Document structure recognition data

↓

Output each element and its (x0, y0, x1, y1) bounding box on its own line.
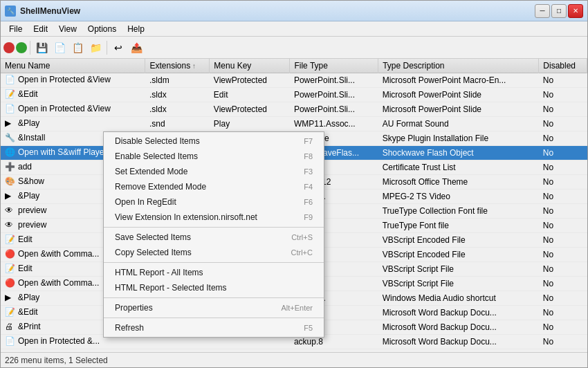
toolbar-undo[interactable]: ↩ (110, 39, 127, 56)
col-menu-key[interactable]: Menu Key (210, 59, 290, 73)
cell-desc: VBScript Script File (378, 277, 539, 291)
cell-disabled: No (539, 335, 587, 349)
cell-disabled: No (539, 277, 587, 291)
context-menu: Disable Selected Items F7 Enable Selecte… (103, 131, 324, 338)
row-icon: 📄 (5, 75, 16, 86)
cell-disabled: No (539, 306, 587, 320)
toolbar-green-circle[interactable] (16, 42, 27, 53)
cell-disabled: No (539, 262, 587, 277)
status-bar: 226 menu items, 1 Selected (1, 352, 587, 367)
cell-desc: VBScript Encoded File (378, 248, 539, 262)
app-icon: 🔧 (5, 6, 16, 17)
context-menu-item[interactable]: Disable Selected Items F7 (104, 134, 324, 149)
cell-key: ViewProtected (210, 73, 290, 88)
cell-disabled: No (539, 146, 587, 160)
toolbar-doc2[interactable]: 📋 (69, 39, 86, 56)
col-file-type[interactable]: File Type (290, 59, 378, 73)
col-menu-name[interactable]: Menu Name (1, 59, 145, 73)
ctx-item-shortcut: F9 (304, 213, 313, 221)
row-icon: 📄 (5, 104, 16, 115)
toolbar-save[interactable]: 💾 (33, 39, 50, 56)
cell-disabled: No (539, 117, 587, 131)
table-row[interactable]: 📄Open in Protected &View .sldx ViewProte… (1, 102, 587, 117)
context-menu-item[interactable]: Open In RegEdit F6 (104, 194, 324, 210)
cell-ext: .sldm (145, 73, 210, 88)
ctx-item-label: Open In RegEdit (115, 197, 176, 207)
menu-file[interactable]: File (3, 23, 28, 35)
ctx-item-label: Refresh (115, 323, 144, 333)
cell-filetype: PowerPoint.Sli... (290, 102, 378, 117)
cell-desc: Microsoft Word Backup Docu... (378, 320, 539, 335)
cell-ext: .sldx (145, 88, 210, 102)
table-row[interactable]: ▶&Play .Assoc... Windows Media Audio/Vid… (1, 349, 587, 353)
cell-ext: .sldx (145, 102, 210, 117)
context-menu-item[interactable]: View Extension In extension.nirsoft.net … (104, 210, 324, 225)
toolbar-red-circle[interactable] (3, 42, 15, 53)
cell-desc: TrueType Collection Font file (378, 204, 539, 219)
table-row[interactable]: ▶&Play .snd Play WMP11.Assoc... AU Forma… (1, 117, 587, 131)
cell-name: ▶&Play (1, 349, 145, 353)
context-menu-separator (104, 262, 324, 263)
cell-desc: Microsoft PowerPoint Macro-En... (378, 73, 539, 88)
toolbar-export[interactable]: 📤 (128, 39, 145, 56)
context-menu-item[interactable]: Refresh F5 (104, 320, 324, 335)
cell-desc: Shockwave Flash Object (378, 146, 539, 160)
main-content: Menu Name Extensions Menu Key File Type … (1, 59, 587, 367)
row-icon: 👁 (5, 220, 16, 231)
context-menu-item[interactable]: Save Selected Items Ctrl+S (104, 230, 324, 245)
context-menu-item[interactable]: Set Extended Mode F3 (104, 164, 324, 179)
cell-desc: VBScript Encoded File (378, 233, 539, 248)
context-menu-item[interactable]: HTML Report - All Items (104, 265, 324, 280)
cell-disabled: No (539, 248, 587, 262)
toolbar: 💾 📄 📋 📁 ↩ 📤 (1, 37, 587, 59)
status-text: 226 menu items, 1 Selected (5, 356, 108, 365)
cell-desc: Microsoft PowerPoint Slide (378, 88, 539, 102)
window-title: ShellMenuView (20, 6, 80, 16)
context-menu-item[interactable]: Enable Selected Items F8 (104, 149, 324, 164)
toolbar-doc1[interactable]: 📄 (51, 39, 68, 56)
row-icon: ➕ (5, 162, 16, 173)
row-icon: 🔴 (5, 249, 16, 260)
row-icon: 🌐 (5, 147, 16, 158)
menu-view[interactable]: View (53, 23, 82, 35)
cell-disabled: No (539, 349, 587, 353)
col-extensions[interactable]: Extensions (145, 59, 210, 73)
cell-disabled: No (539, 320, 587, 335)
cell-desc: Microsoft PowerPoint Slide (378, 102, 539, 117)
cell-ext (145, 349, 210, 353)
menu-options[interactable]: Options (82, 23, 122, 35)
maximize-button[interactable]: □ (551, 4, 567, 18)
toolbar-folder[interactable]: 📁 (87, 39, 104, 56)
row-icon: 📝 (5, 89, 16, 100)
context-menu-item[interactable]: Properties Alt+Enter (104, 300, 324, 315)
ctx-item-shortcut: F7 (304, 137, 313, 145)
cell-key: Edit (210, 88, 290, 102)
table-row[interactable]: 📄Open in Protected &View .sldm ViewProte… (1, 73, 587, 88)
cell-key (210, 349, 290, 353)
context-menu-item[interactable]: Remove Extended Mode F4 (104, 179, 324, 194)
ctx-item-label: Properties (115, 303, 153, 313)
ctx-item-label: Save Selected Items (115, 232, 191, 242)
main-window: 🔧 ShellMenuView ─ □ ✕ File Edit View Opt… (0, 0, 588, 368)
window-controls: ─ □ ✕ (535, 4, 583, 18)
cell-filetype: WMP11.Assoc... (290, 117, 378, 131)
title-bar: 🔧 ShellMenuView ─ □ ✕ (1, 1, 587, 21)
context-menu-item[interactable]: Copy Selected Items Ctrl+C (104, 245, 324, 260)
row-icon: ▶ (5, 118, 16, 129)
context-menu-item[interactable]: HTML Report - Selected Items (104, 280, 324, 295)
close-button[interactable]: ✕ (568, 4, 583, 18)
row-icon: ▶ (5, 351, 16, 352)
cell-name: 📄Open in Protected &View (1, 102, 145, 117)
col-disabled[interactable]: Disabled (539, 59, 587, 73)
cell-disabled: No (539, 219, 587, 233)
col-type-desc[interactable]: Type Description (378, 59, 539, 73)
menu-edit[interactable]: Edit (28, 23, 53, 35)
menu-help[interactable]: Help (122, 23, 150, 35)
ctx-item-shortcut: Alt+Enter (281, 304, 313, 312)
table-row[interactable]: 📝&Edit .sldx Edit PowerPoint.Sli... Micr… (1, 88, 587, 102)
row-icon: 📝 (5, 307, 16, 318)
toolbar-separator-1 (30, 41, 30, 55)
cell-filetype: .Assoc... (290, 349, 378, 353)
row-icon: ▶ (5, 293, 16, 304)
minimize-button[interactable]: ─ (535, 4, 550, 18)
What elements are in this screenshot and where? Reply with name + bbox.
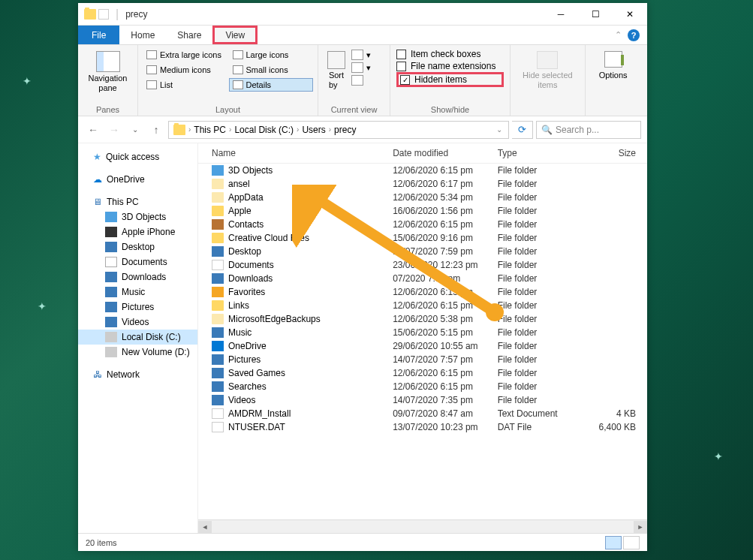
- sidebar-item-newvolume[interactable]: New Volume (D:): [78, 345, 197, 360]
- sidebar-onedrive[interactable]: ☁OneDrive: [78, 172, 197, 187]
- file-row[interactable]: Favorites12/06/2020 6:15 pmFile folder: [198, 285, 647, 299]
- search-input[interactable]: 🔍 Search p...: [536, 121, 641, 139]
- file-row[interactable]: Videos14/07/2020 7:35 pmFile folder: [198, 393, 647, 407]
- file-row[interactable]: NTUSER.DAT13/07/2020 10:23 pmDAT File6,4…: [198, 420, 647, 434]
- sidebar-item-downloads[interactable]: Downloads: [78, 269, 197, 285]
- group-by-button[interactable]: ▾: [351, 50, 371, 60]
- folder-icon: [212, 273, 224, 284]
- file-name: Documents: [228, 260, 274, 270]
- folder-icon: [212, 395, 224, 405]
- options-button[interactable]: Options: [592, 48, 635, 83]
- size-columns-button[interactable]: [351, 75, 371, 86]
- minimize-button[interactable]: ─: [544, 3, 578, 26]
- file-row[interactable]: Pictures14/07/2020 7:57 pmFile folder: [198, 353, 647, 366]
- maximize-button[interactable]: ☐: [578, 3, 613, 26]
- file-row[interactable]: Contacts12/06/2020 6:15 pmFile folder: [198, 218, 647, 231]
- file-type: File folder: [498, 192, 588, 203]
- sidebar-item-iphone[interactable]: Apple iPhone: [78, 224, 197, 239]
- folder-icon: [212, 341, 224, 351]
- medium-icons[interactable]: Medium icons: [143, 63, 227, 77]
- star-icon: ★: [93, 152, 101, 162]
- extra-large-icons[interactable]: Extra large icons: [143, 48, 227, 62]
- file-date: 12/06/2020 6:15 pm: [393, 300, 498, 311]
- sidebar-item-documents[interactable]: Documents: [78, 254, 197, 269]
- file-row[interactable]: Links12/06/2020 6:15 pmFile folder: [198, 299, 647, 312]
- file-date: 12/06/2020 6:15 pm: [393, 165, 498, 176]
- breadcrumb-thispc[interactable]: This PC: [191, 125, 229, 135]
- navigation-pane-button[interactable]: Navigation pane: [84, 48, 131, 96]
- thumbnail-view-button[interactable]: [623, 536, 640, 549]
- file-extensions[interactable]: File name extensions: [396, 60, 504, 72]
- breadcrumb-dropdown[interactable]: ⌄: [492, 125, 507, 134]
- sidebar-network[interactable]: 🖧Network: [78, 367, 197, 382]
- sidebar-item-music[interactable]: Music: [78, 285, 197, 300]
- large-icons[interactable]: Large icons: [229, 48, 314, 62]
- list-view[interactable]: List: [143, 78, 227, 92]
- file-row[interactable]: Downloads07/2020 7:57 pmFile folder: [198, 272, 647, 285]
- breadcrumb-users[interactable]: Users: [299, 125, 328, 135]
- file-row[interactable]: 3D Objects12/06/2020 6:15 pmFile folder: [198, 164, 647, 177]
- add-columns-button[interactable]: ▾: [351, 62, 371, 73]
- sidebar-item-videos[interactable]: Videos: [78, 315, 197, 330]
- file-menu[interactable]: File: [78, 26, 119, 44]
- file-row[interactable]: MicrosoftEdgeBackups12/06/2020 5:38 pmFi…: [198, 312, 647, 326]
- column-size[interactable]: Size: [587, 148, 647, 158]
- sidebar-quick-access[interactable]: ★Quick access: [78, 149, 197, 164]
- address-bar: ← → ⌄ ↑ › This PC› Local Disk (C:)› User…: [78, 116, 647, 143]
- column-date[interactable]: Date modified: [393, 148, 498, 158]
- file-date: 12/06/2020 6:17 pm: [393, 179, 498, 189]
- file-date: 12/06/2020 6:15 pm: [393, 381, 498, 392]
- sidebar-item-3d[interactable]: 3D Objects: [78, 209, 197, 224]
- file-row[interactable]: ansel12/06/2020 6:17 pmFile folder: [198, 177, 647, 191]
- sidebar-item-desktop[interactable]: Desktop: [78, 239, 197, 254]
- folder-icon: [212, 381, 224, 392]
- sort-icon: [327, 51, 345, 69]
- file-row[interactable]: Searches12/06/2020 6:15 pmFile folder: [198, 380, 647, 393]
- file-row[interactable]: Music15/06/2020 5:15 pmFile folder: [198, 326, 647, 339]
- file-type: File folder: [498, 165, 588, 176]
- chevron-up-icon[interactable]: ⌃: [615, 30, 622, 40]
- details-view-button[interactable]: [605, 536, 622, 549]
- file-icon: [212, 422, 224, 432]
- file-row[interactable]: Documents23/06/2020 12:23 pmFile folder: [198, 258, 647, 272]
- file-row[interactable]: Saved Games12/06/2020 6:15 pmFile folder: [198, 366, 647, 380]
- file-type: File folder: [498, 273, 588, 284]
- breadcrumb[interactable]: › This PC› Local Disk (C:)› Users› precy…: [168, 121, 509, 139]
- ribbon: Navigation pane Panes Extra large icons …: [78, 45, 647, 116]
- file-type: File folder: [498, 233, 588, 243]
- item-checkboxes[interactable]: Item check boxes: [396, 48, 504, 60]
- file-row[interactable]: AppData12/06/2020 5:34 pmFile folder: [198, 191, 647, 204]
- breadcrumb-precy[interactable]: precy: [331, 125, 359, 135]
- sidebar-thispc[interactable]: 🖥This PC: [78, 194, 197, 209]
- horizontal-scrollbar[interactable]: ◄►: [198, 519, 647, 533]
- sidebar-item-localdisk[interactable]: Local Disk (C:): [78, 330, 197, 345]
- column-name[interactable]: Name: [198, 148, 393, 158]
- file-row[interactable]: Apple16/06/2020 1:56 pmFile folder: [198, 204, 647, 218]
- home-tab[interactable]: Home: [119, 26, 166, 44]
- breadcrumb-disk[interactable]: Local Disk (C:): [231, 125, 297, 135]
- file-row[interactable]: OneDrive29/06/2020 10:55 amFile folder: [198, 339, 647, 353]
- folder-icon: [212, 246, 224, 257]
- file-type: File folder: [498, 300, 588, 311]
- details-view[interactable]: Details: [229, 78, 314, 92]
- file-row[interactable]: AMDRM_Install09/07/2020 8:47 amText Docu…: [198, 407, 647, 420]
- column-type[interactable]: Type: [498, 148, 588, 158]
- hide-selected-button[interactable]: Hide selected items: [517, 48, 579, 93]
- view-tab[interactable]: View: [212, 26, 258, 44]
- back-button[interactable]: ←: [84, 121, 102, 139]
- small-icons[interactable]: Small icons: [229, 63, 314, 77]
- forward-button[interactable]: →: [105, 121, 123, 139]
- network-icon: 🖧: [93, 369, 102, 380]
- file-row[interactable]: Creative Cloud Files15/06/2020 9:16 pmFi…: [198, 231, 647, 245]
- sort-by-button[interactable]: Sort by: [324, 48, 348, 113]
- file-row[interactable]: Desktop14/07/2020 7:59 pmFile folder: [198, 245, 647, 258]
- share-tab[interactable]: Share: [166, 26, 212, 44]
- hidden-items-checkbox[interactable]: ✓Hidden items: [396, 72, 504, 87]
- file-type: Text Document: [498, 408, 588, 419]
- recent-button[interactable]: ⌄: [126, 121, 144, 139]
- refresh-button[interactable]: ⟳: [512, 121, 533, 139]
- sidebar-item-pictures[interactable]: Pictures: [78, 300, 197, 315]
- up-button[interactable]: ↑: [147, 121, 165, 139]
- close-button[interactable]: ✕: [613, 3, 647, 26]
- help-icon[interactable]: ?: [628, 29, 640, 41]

↑

■ **WHAT IS BEING ASKED**
Task for the records above: copy every line in which the word "shortcut" occurs.

■ **ANSWER BELOW**
ctx-item-shortcut: F9 (304, 213, 313, 221)
ctx-item-shortcut: F7 (304, 137, 313, 145)
ctx-item-shortcut: Alt+Enter (281, 304, 313, 312)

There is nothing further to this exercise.